Une phrase résume peut-être tout le défi lancé à ces familles par l'Education nationale. Un jour, Marjane a dit à sa jeune sœur Agathe : « Tu as de la chance, t'apprends en t'amusant. Moi, j'apprends en travaillant. »

Fanny Lancelin

(1) Article L.131-2 du Code de l'Education : https://www.legifrance.gouv.fr/affichCodeArticle.do?cidTexte=LEGITEXT000006071191&idArticle=LEGIARTI000006524424&dateTexte=&categorieLien=cid
(2) Lire le numéro 20 de (Re)bonds, « Une autre école est possible - épisode 1 », rubrique (Ré)acteurs, accessible depuis le menu Archives en haut à droite.
(3) Chiffres : Mission interministérielle de vigilance et de lutte contre les dérives sectaires (Miviludes). La majorité des enfants sont inscrits au CNED (Centre National d'Enseignement à Distance) ou à des organismes privés de cours à distance.

 

L'instruction obligatoire dès l'âge de 3 ans ?
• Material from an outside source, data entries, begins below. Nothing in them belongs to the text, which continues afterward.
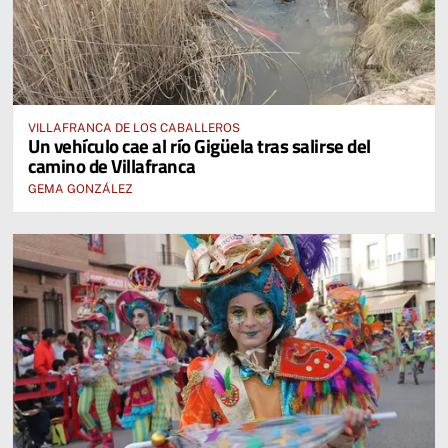
VILLAFRANCA DE LOS CABALLEROS
Un vehículo cae al río Gigüela tras salirse del
camino de Villafranca
GEMA GONZÁLEZ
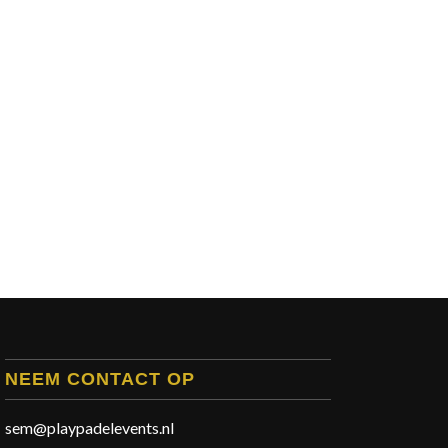
NEEM CONTACT OP
sem@playpadelevents.nl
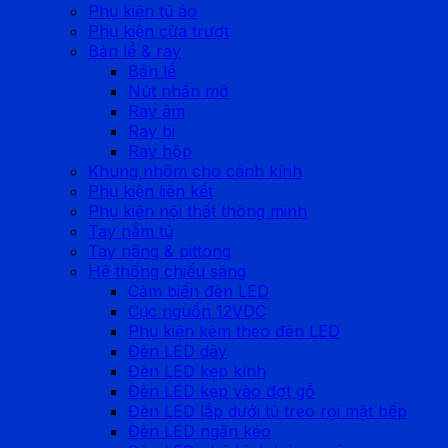
Phụ kiện tủ áo
Phụ kiện cửa trượt
Bản lề & ray
Bản lề
Nút nhấn mở
Ray âm
Ray bi
Ray hộp
Khung nhôm cho cánh kính
Phụ kiện liên kết
Phụ kiện nội thất thông minh
Tay nắm tủ
Tay nâng & pittong
Hệ thống chiếu sáng
Cảm biến đèn LED
Cục nguồn 12VDC
Phụ kiện kèm theo đèn LED
Đèn LED dây
Đèn LED kẹp kính
Đèn LED kẹp vào đợt gỗ
Đèn LED lắp dưới tủ treo rọi mặt bếp
Đèn LED ngăn kéo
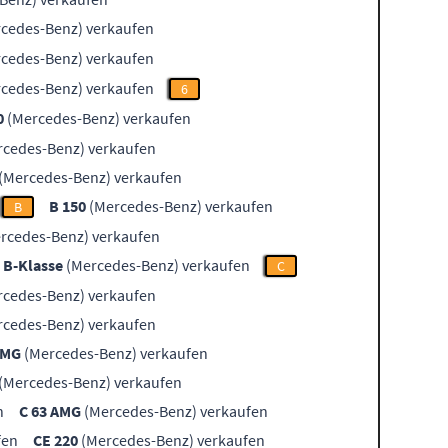
cedes-Benz) verkaufen
cedes-Benz) verkaufen
cedes-Benz) verkaufen
6
0
(Mercedes-Benz) verkaufen
cedes-Benz) verkaufen
(Mercedes-Benz) verkaufen
B 150
(Mercedes-Benz) verkaufen
B
rcedes-Benz) verkaufen
B-Klasse
(Mercedes-Benz) verkaufen
C
cedes-Benz) verkaufen
cedes-Benz) verkaufen
AMG
(Mercedes-Benz) verkaufen
(Mercedes-Benz) verkaufen
n
C 63 AMG
(Mercedes-Benz) verkaufen
fen
CE 220
(Mercedes-Benz) verkaufen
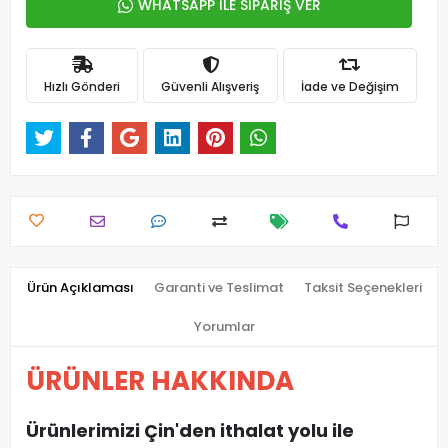
WHATSAPP İLE SİPARİŞ VER
Hızlı Gönderi
Güvenli Alışveriş
İade ve Değişim
Ürün Açıklaması
Garanti ve Teslimat
Taksit Seçenekleri
Yorumlar
ÜRÜNLER HAKKINDA
Ürünlerimizi Çin'den ithalat yolu ile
  • Le mardi 27 mars 2018, alors qu'il lançait les Assises de la maternelle, Emmanuel Macron, le président de la République, annonçait sa décision de « rendre obligatoire l’école maternelle et d’abaisser de 6 à 3 ans en France l’obligation d’instruction dès la rentrée 2019 ». Cela concernerait environ 26.000 enfants.
    Le projet de loi « Pour une école de la confiance », dans laquelle figure cette mesure, a été présenté le mercredi 5 décembre en Conseil des ministres.
    Objectif affiché : rendre à l'école maternelle sa place fondamentale dans les apprentissages, notamment pour l'acquisition du langage, et lutter contre les inégalités sociales.
    En réalité, la plupart des enfants entrent déjà à l'école dès l'âge de 3 ans. Durant l'année scolaire 2015-2016 (1), 97,6 % d'entre eux fréquentaient une école. Certes, on constatait des disparités : par exemple, ils étaient 93 % à Paris contre 70 % en Guyanne et à Mayotte. Mais en outre-mer, il s'agissait davantage de problèmes de places que de volonté des parents !
    L'idée n'est pas nouvelle. Sous le mandat de François Hollande, la ministre de l'Education nationale, Najat Vallaud-Belkacem, avait évoqué la possibilité de rendre obligatoire l'instruction entre 3 et 18 ans, notamment pour lutter contre le décrochage scolaire.
    Difficulté principale pour mettre en place une telle réforme ? Le coût. Plus d'enfants à l'école, cela signifie plus d'enseignants. Huit cents postes devraient ainsi être créés à la rentrée 2019. Toutefois, le taux d'encadrement restera insuffisant : 1 enseignant pour 22 enfants en maternelle en France, contre 1 pour 13 en moyenne dans l'ensemble de l'Union européenne.
    Les communes sont, elles aussi, inquiètes : en effet, la loi Debré de 1959 prévoit qu'elles participent aux frais de scolarité des enfants à partir de 6 ans dans les écoles publiques et privées. Si l'âge légal passe à 3 ans, cela représentera des frais supplémentaires dont les collectivités se seraient bien passées.
  • Plus d'informations sur l'instruction obligatoire sur le site du gouvernement : https://www.service-public.fr/particuliers/vosdroits/F1898
    (1) Derniers chiffres disponibles de la DEPP (Direction de l'Evaluation, de la Perspective et des Performances).